## DATASET RECORDS
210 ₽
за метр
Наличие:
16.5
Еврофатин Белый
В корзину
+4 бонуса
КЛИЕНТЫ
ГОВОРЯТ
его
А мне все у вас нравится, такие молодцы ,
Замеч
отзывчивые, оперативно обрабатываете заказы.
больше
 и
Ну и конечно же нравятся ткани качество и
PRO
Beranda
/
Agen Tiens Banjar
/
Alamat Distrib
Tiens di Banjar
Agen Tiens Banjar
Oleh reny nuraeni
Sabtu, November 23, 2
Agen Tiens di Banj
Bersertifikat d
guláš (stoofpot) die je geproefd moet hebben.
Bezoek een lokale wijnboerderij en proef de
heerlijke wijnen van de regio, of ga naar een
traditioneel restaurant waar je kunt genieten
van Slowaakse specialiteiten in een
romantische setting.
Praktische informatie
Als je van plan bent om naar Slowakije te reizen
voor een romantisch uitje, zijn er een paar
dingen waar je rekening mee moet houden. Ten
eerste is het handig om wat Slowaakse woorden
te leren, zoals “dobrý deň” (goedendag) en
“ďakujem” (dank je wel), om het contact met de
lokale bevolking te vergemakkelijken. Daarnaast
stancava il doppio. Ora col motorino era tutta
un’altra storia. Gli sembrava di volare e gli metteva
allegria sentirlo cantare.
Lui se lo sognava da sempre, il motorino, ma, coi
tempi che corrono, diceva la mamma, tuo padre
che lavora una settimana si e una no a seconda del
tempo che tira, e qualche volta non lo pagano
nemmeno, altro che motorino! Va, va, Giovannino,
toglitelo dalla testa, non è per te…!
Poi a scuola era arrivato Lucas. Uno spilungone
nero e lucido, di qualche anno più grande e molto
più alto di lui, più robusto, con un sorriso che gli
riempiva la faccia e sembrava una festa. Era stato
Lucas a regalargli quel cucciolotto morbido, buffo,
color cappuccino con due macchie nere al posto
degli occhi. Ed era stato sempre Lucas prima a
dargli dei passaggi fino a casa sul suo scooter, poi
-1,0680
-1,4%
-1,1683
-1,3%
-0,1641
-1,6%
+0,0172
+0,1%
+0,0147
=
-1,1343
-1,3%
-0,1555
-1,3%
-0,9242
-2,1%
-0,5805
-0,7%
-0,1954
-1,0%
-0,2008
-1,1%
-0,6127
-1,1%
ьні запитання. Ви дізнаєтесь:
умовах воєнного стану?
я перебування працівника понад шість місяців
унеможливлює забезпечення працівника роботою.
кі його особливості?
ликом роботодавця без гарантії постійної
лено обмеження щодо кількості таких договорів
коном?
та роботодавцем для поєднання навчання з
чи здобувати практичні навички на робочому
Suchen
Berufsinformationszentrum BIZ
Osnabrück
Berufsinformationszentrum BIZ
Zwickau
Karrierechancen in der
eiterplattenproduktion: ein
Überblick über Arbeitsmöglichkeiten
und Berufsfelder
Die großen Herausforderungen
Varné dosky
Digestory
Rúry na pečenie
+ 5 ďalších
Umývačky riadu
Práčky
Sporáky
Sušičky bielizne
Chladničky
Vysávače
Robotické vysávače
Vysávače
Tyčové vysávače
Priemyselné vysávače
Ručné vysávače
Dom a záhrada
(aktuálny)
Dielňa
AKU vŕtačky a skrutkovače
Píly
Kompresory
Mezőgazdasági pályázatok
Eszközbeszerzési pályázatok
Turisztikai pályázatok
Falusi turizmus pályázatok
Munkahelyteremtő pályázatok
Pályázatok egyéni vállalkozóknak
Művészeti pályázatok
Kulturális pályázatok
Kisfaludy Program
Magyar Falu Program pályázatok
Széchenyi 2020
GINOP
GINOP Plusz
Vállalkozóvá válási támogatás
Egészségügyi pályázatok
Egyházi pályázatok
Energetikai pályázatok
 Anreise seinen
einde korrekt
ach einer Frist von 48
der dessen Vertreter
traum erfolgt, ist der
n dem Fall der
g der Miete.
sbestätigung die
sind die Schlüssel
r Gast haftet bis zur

## HOW TO COMPLETE THIS TASK
Repeat the listing above in full, exactly as given.

## ANSWER SPACE
210 ₽
за метр
Наличие:
16.5
Еврофатин Белый
В корзину
+4 бонуса
КЛИЕНТЫ
ГОВОРЯТ
его
А мне все у вас нравится, такие молодцы ,
Замеч
отзывчивые, оперативно обрабатываете заказы.
больше
 и
Ну и конечно же нравятся ткани качество и
PRO
Beranda
/
Agen Tiens Banjar
/
Alamat Distrib
Tiens di Banjar
Agen Tiens Banjar
Oleh reny nuraeni
Sabtu, November 23, 2
Agen Tiens di Banj
Bersertifikat d
guláš (stoofpot) die je geproefd moet hebben.
Bezoek een lokale wijnboerderij en proef de
heerlijke wijnen van de regio, of ga naar een
traditioneel restaurant waar je kunt genieten
van Slowaakse specialiteiten in een
romantische setting.
Praktische informatie
Als je van plan bent om naar Slowakije te reizen
voor een romantisch uitje, zijn er een paar
dingen waar je rekening mee moet houden. Ten
eerste is het handig om wat Slowaakse woorden
te leren, zoals “dobrý deň” (goedendag) en
“ďakujem” (dank je wel), om het contact met de
lokale bevolking te vergemakkelijken. Daarnaast
stancava il doppio. Ora col motorino era tutta
un’altra storia. Gli sembrava di volare e gli metteva
allegria sentirlo cantare.
Lui se lo sognava da sempre, il motorino, ma, coi
tempi che corrono, diceva la mamma, tuo padre
che lavora una settimana si e una no a seconda del
tempo che tira, e qualche volta non lo pagano
nemmeno, altro che motorino! Va, va, Giovannino,
toglitelo dalla testa, non è per te…!
Poi a scuola era arrivato Lucas. Uno spilungone
nero e lucido, di qualche anno più grande e molto
più alto di lui, più robusto, con un sorriso che gli
riempiva la faccia e sembrava una festa. Era stato
Lucas a regalargli quel cucciolotto morbido, buffo,
color cappuccino con due macchie nere al posto
degli occhi. Ed era stato sempre Lucas prima a
dargli dei passaggi fino a casa sul suo scooter, poi
-1,0680
-1,4%
-1,1683
-1,3%
-0,1641
-1,6%
+0,0172
+0,1%
+0,0147
=
-1,1343
-1,3%
-0,1555
-1,3%
-0,9242
-2,1%
-0,5805
-0,7%
-0,1954
-1,0%
-0,2008
-1,1%
-0,6127
-1,1%
ьні запитання. Ви дізнаєтесь:
умовах воєнного стану?
я перебування працівника понад шість місяців
унеможливлює забезпечення працівника роботою.
кі його особливості?
ликом роботодавця без гарантії постійної
лено обмеження щодо кількості таких договорів
коном?
та роботодавцем для поєднання навчання з
чи здобувати практичні навички на робочому
Suchen
Berufsinformationszentrum BIZ
Osnabrück
Berufsinformationszentrum BIZ
Zwickau
Karrierechancen in der
eiterplattenproduktion: ein
Überblick über Arbeitsmöglichkeiten
und Berufsfelder
Die großen Herausforderungen
Varné dosky
Digestory
Rúry na pečenie
+ 5 ďalších
Umývačky riadu
Práčky
Sporáky
Sušičky bielizne
Chladničky
Vysávače
Robotické vysávače
Vysávače
Tyčové vysávače
Priemyselné vysávače
Ručné vysávače
Dom a záhrada
(aktuálny)
Dielňa
AKU vŕtačky a skrutkovače
Píly
Kompresory
Mezőgazdasági pályázatok
Eszközbeszerzési pályázatok
Turisztikai pályázatok
Falusi turizmus pályázatok
Munkahelyteremtő pályázatok
Pályázatok egyéni vállalkozóknak
Művészeti pályázatok
Kulturális pályázatok
Kisfaludy Program
Magyar Falu Program pályázatok
Széchenyi 2020
GINOP
GINOP Plusz
Vállalkozóvá válási támogatás
Egészségügyi pályázatok
Egyházi pályázatok
Energetikai pályázatok
 Anreise seinen
einde korrekt
ach einer Frist von 48
der dessen Vertreter
traum erfolgt, ist der
n dem Fall der
g der Miete.
sbestätigung die
sind die Schlüssel
r Gast haftet bis zur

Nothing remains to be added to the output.